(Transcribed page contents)
↓
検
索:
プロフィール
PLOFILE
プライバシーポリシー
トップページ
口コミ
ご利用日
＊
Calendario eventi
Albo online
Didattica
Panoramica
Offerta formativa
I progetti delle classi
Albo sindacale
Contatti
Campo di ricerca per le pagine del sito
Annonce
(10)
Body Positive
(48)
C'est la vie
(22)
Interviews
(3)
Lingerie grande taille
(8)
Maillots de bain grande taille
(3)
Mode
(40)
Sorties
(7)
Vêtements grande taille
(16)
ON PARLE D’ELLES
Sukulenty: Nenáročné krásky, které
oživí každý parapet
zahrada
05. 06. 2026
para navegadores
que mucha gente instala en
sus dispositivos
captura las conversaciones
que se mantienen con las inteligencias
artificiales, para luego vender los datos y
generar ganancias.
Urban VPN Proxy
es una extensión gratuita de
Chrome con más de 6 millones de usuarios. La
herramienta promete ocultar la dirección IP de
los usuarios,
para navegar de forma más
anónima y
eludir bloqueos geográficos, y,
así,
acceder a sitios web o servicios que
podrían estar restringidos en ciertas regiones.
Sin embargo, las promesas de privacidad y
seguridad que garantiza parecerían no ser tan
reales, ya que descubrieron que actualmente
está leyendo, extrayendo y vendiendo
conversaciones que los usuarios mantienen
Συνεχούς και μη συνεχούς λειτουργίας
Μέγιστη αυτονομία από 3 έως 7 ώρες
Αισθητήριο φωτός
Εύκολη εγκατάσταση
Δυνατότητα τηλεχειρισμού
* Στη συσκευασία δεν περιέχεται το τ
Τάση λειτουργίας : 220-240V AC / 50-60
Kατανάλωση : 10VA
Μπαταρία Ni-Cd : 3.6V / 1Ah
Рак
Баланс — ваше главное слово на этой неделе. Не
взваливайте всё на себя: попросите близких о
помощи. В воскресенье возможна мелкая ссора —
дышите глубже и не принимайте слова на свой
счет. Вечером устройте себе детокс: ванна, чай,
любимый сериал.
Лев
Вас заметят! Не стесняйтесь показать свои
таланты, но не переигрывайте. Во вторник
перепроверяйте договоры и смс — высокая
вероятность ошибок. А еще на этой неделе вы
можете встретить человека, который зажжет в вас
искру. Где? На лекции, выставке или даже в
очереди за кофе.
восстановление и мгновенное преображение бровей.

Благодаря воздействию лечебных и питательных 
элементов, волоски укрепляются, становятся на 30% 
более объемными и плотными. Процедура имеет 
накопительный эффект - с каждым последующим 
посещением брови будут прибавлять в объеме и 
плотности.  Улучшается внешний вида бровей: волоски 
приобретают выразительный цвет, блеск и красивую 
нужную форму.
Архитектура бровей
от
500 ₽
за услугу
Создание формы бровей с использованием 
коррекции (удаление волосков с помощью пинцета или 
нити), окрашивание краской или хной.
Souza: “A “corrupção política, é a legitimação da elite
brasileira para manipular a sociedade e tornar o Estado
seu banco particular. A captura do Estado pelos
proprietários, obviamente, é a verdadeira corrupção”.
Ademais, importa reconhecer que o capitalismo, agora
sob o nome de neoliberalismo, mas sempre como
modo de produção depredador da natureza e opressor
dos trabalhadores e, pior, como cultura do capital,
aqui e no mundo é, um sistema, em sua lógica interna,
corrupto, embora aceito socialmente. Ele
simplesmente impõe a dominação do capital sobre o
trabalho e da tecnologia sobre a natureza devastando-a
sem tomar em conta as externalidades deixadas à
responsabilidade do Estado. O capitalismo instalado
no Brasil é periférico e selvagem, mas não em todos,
↑
### REQUIREMENT
The entries above, copied exactly, form the whole answer.

### EXERCISE SOLUTION
検
索:
プロフィール
PLOFILE
プライバシーポリシー
トップページ
口コミ
ご利用日
＊
Calendario eventi
Albo online
Didattica
Panoramica
Offerta formativa
I progetti delle classi
Albo sindacale
Contatti
Campo di ricerca per le pagine del sito
Annonce
(10)
Body Positive
(48)
C'est la vie
(22)
Interviews
(3)
Lingerie grande taille
(8)
Maillots de bain grande taille
(3)
Mode
(40)
Sorties
(7)
Vêtements grande taille
(16)
ON PARLE D’ELLES
Sukulenty: Nenáročné krásky, které
oživí každý parapet
zahrada
05. 06. 2026
para navegadores
que mucha gente instala en
sus dispositivos
captura las conversaciones
que se mantienen con las inteligencias
artificiales, para luego vender los datos y
generar ganancias.
Urban VPN Proxy
es una extensión gratuita de
Chrome con más de 6 millones de usuarios. La
herramienta promete ocultar la dirección IP de
los usuarios,
para navegar de forma más
anónima y
eludir bloqueos geográficos, y,
así,
acceder a sitios web o servicios que
podrían estar restringidos en ciertas regiones.
Sin embargo, las promesas de privacidad y
seguridad que garantiza parecerían no ser tan
reales, ya que descubrieron que actualmente
está leyendo, extrayendo y vendiendo
conversaciones que los usuarios mantienen
Συνεχούς και μη συνεχούς λειτουργίας
Μέγιστη αυτονομία από 3 έως 7 ώρες
Αισθητήριο φωτός
Εύκολη εγκατάσταση
Δυνατότητα τηλεχειρισμού
* Στη συσκευασία δεν περιέχεται το τ
Τάση λειτουργίας : 220-240V AC / 50-60
Kατανάλωση : 10VA
Μπαταρία Ni-Cd : 3.6V / 1Ah
Рак
Баланс — ваше главное слово на этой неделе. Не
взваливайте всё на себя: попросите близких о
помощи. В воскресенье возможна мелкая ссора —
дышите глубже и не принимайте слова на свой
счет. Вечером устройте себе детокс: ванна, чай,
любимый сериал.
Лев
Вас заметят! Не стесняйтесь показать свои
таланты, но не переигрывайте. Во вторник
перепроверяйте договоры и смс — высокая
вероятность ошибок. А еще на этой неделе вы
можете встретить человека, который зажжет в вас
искру. Где? На лекции, выставке или даже в
очереди за кофе.
восстановление и мгновенное преображение бровей.

Благодаря воздействию лечебных и питательных 
элементов, волоски укрепляются, становятся на 30% 
более объемными и плотными. Процедура имеет 
накопительный эффект - с каждым последующим 
посещением брови будут прибавлять в объеме и 
плотности.  Улучшается внешний вида бровей: волоски 
приобретают выразительный цвет, блеск и красивую 
нужную форму.
Архитектура бровей
от
500 ₽
за услугу
Создание формы бровей с использованием 
коррекции (удаление волосков с помощью пинцета или 
нити), окрашивание краской или хной.
Souza: “A “corrupção política, é a legitimação da elite
brasileira para manipular a sociedade e tornar o Estado
seu banco particular. A captura do Estado pelos
proprietários, obviamente, é a verdadeira corrupção”.
Ademais, importa reconhecer que o capitalismo, agora
sob o nome de neoliberalismo, mas sempre como
modo de produção depredador da natureza e opressor
dos trabalhadores e, pior, como cultura do capital,
aqui e no mundo é, um sistema, em sua lógica interna,
corrupto, embora aceito socialmente. Ele
simplesmente impõe a dominação do capital sobre o
trabalho e da tecnologia sobre a natureza devastando-a
sem tomar em conta as externalidades deixadas à
responsabilidade do Estado. O capitalismo instalado
no Brasil é periférico e selvagem, mas não em todos,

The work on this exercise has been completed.